Back in Los Angeles, Mr. Spector worked with Sisters Paris, a local trilogy, to produce “I Love How You Love Me,” an echo-filled feather with silk strings that rose to number five on the charts.
Mr. Spector got the gold when he started working with Crystals, a New York group he signed with Philles Records, a brand that he and Records CEO Lester Sill created in 1961, combining their first names. Mr. Spector bought Mr. Sale a year later.
With “No One Else (Like My Child)” and “Uptown” hit the top 20, Mr. Spector was eager for Crystals to record Gene Pitney’s formula “He’s a Rebel” immediately.
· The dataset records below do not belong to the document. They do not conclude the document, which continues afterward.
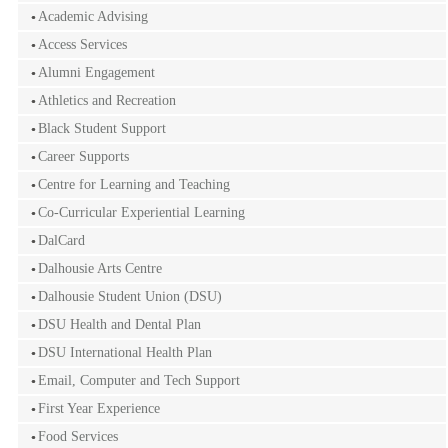
Academic Advising
Access Services
Alumni Engagement
Athletics and Recreation
Black Student Support
Career Supports
Centre for Learning and Teaching
Co-Curricular Experiential Learning
DalCard
Dalhousie Arts Centre
Dalhousie Student Union (DSU)
DSU Health and Dental Plan
DSU International Health Plan
Email, Computer and Tech Support
First Year Experience
Food Services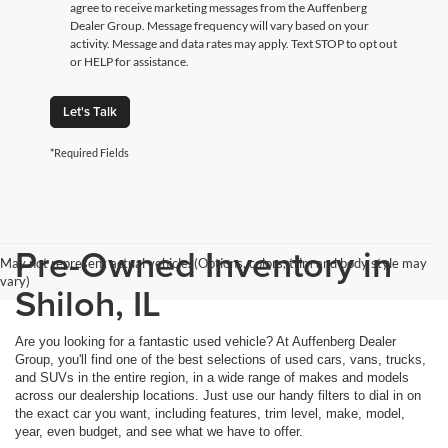
agree to receive marketing messages from the Auffenberg
Dealer Group. Message frequency will vary based on your
activity. Message and data rates may apply. Text STOP to opt out
or HELP for assistance.
Let's Talk
*Required Fields
Pre-Owned Inventory in
May not represent actual vehicle. (Options, colors, trim and body style may
vary)
Shiloh, IL
Are you looking for a fantastic used vehicle? At Auffenberg Dealer
Group, you'll find one of the best selections of used cars, vans, trucks,
and SUVs in the entire region, in a wide range of makes and models
across our dealership locations. Just use our handy filters to dial in on
the exact car you want, including features, trim level, make, model,
year, even budget, and see what we have to offer.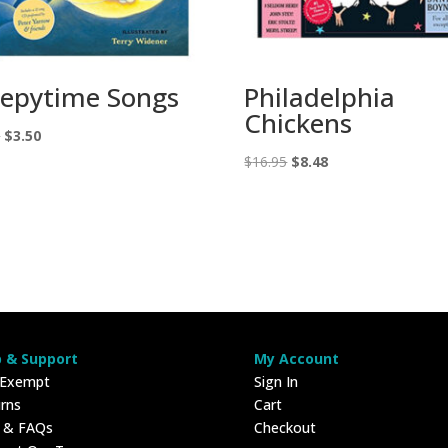
eepytime Songs
Philadelphia
Chickens
Original
Current
0
$
3.50
price
price
Original
Current
$
16.95
$
8.48
was:
is:
price
price
$7.00.
$3.50.
was:
is:
$16.95.
$8.48.
p & Support
My Account
 Exempt
Sign In
rns
Cart
p & FAQs
Checkout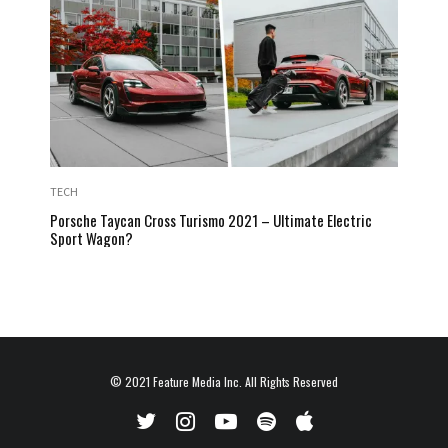
TECH
Porsche Taycan Cross Turismo 2021 – Ultimate Electric
Sport Wagon?
© 2021
Feature Media Inc.
All Rights Reserved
To speed things up, he recruited the Blossoms, a popular Los Angeles backup set, and recorded it under the name Crystals, with Darlene Wright (who changed his last name to Love) in the lead. This record became the first number one that Veles achieved.
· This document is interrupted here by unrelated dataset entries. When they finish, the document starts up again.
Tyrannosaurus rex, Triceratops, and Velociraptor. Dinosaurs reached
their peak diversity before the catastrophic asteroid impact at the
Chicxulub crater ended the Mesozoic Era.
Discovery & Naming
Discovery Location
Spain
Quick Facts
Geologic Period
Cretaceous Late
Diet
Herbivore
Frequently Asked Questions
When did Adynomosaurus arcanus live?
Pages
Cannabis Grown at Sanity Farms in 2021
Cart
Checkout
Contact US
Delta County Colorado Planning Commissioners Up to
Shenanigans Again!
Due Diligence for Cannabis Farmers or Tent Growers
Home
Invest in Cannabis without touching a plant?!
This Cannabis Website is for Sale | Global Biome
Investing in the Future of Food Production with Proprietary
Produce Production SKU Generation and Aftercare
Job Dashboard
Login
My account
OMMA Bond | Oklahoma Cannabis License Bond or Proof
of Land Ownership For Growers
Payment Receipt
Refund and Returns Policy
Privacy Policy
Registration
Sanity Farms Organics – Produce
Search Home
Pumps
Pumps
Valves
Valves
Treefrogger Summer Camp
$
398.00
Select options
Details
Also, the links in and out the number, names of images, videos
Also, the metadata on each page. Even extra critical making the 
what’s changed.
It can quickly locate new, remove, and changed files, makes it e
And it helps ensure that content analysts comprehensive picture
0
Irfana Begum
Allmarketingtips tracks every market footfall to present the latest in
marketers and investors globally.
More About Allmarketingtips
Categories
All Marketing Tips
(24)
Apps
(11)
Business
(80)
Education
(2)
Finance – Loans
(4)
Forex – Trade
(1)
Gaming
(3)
Mr. Spector arranged his singers as he pleased. He drafted Mrs. Love and another Blossom, Vanita James, to sing with Bobby Sheen in one of his more special songs, “Zip-a-Dee Doo-Dah”, which is attributed to the group Bob B. Soxx and Bluejeans. For singles “Da Doo Ron Ron” and “Then He Kissed Me,” he recruited the original Crystals, now with a new lead singer, 15-year-old Dolores Brooks, better known as LaLa. Both songs made the top 10.
The Crystals, along with Ronettes and Mrs. Love, performed the song “A Christmas Gift For You From Phil Spector,” which is a collection of holiday songs. The album, now considered Spector’s masterpiece, was released on the day of the Kennedy assassination in 1963. Mr. Spector withdrew it from sale, and it sank without a trace.
With the Righteous Brothers, the sound wall took sky-high heights, but Mr. Spector outdid himself when he put Tina Turner into the studio in 1966 to record the song “River Deep, Mountain High” that employed 21 musicians and an equal number of backup singers.